I also want you to know that even though I am ill, I am committed to do everything I can to achieve access to health care for everyone in my country. This has been the political cause of my life. I believe in a conscience protection for Catholics in the health care field and will continue to advocate for it as my colleagues in the Senate and I work to develop an overall national health policy that guarantees health care for everyone.

Sen. Ted Kennedy, in a letter to Pope Benedict

§§§

When I thought of all the years, all the battles, and all the memories of my long public life, I felt confident in these closing days that while I will not be there when it happens, you will be the President who at long last signs into law the health care reform that is the great unfinished business of our society. For me, this cause stretched across decades; it has been disappointed, but never finally defeated. It was the cause of my life. And in the past year, the prospect of victory sustained me-and the work of achieving it summoned my energy and determination.
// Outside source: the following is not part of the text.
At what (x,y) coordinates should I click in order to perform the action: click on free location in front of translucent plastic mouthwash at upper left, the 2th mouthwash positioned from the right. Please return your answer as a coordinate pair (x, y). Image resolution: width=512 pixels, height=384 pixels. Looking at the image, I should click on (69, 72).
There will be struggles – there always have been – and they are already underway again. But as we moved forward in these months, I learned that you will not yield to calls to retreat – that you will stay with the cause until it is won. I saw your conviction that the time is now and witnessed your unwavering commitment and understanding that health care is a decisive issue for our future prosperity. But you have also reminded all of us that it concerns more than material things; that what we face is above all a moral issue; that at stake are not just the details of policy, but fundamental principles of social justice and the character of our country.

And so because of your vision and resolve, I came to believe that soon, very soon, affordable health coverage will be available to all, in an America where the state of a family’s health will never again depend on the amount of a family’s wealth. And while I will not see the victory, I was able to look forward and know that we will – yes, we will – fulfill the promise of health care in America as a right and not a privilege.

Sen. Ted Kennedy, in a final letter to President Barack Obama.

Quality care should depend on your financial resources. The state of a family’s health, to upturn a phrase from Ted Kennedy’s letter to Obama, should depend on the state of a family’s wealth. Health care shouldn’t be guaranteed to everyone.

There’s nothing to be done because, in fact, nothing is wrong.